This is the basic idea of what I am proposing in terms of bandwidth-saving.

>The only time that any file needs to be transmitted in full is the
>missing or locally changed case. But this is a significant alteration
>of current behavior (even if the pieces are all there already). I don't
>see how adding rsync helps at all).

To construct a scenario where rsync would help, consider an advertising
firm which works with ginormous image files (let's say they use TIFF
because it's popular and is lossless in its typical usage). A typical large
poster will be, say, 15,000 x 10,000 pixels, and the corresponding TIFF
file will be on the order of 500 megabytes. An employee goes on a business
trip, taking his laptop with the 40 gigabyte CVS repository checked out
(synced with head). While he is off-site (and thus disconnected from the
company LAN), his boss does two things:

1. He tells the employee "Please change the small print at the bottom of
all 25 posters you're working on to reflect our new company name."
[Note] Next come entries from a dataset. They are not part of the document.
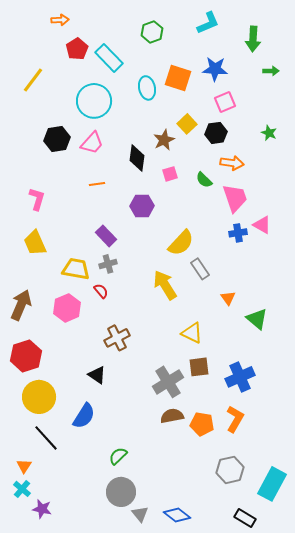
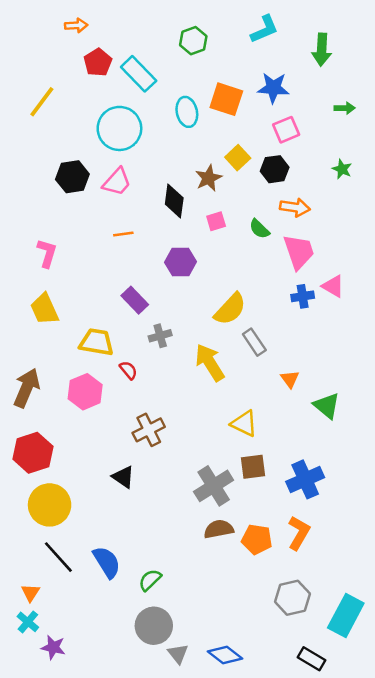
green arrow: (271, 71) -> (345, 108), moved
gray cross: (108, 264) -> (160, 336), moved
blue semicircle: (84, 416) -> (107, 562), moved, turned -64

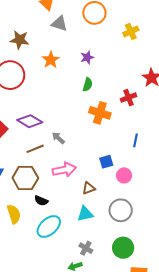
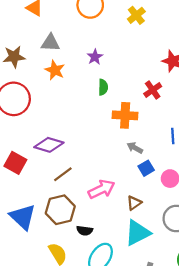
gray triangle: (59, 24) -> (50, 43), moved
gray arrow: (58, 138) -> (135, 148), moved
cyan triangle: (85, 214) -> (138, 233), size x1.4

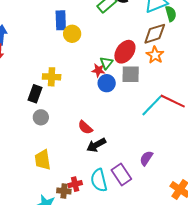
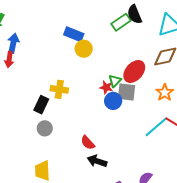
blue rectangle: (61, 20) -> (74, 34), turned -72
orange star: (155, 55) -> (165, 93), moved
gray square: (131, 74) -> (127, 92), moved
black arrow: (96, 145) -> (97, 161), turned 42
2. He uses cvs2svn to switch to SVN, because he's getting really annoyed at
some of the "features" of CVS.

The employee gets back from the business trip and has a CVS working copy
with minor changes to some 12.5 gigabytes of TIFF files. His boss informs
him that he must now switch over to SVN. Should the employee run 'svn
checkout' to make a clean copy, and then copy his files over? With his
laptop's puny 4400 RPM hard drive and 10baseT NIC, this will take on the
order of 20 hours to complete! Suppose he uses 'svn takeover' with per-file
bandwidth optimization. He still must receive 12.5 gigabytes of data,
creating a 4 hour window where he can't effectively work on things.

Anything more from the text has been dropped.